11. The following conditions were present within 6 months prior to the first study dose:
myocardial infarction, severe/unstable angina, NYHA class 2 or higher cardiac
insufficiency, clinically significant supraventricular or ventricular arrhythmia, and
symptomatic congestive heart failure , hypertensive crisis, or hypertensive
encephalopathy; patients with known hypertension, coronary artery disease, congestive
heart failure not meeting the above criteria, or left ventricular ejection fraction
<50% must be treated with optimal stabilization as determined by the treating
physician medical plan;
12. Pericardial effusion, pleural effusion or abdominal effusion with clinical symptoms,
signs or requiring symptomatic treatment;
13. Poorly controlled pain related;
14. The presence of uncontrolled or symptomatic active central nervous system (CNS)

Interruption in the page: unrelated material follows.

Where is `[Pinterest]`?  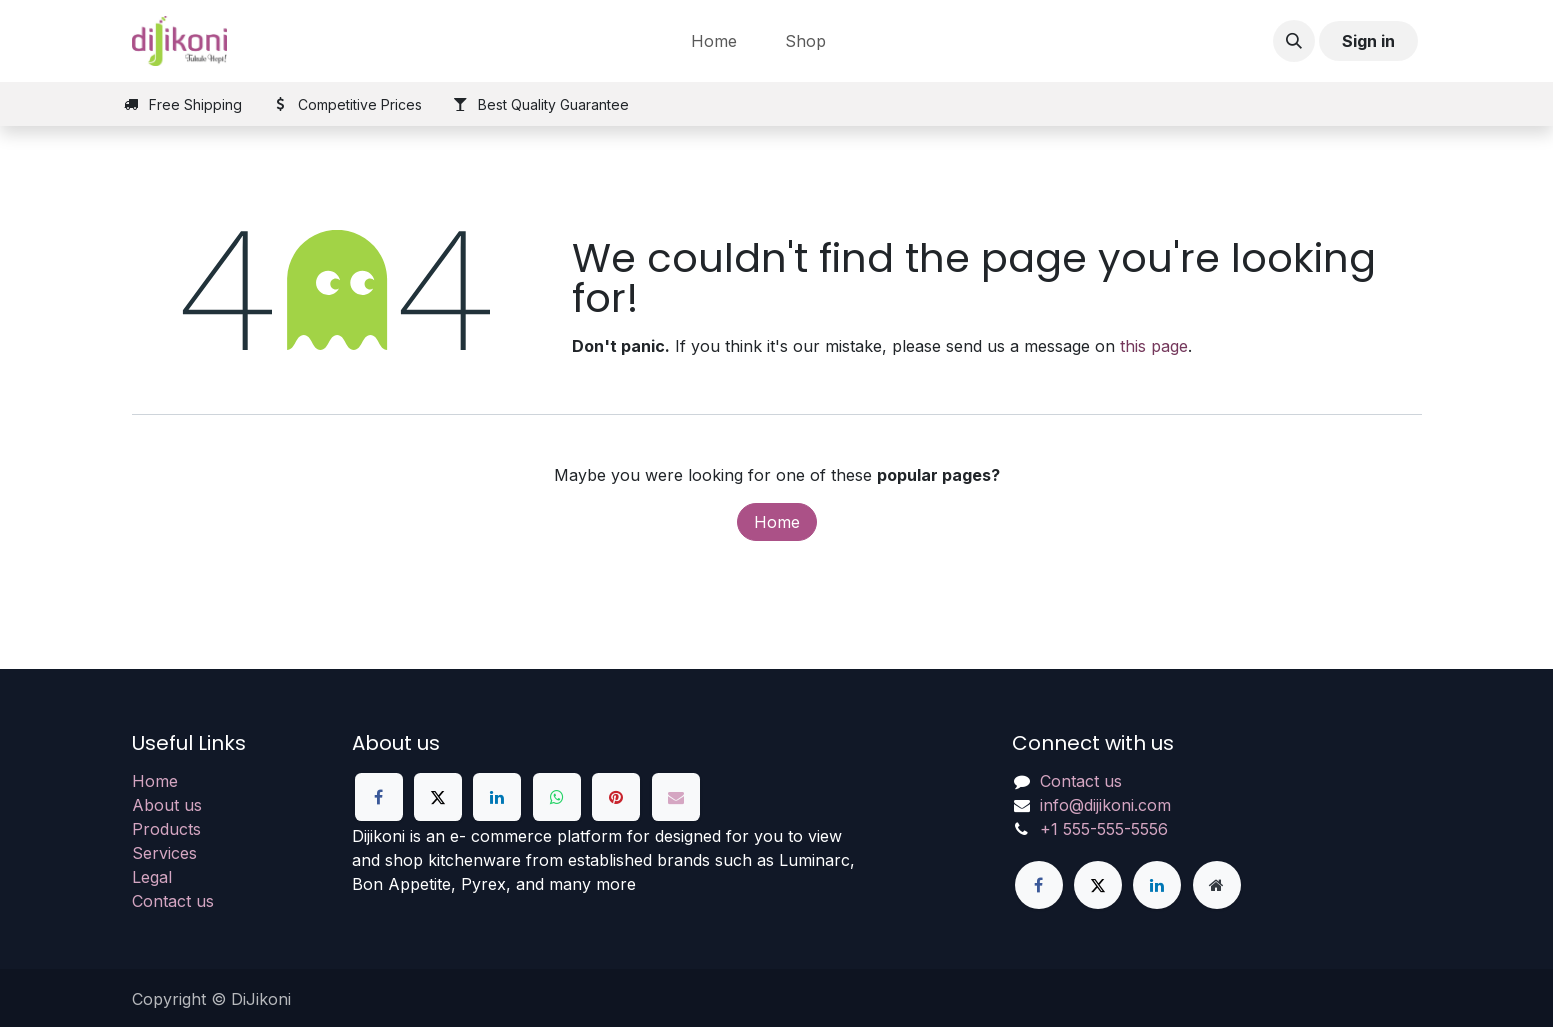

metastases, which can be manifested by the onset of clinical symptoms, cerebral edema,
spinal cord compression, carcinomatous meningitis, leptomeningeal disease, and/or
progressive growth;
15. Active infection, including tuberculosis (clinical diagnosis including clinical
history, physical examination and imaging findings, as well as TB tests according to
local medical routine), hepatitis B, hepatitis C or human immunodeficiency virus (HIV
antibody positive);
16. History of autoimmune disease;
17. Idiopathic pulmonary fibrosis, drug-induced pneumonia, machine-induced pneumonia
(bronchiolitis obliterans), radioactive pneumonia with clinical symptoms or requiring
steroid treatment, active pneumonia, or other moderate to severe lung diseases that
seriously affect lung function ;
18. Pregnant or lactating women;
19. History of allogeneic organ transplantation or allogeneic hematopoietic stem cell
transplantation;
20. Have serious psychological or mental abnormality, which affects the compliance of the
subject to participate in this clinical study;
21. Participated in any other clinical trial within 28 days prior to the first
administration of study drug;
22. Other conditions deemed inappropriate for study participation by the investigator.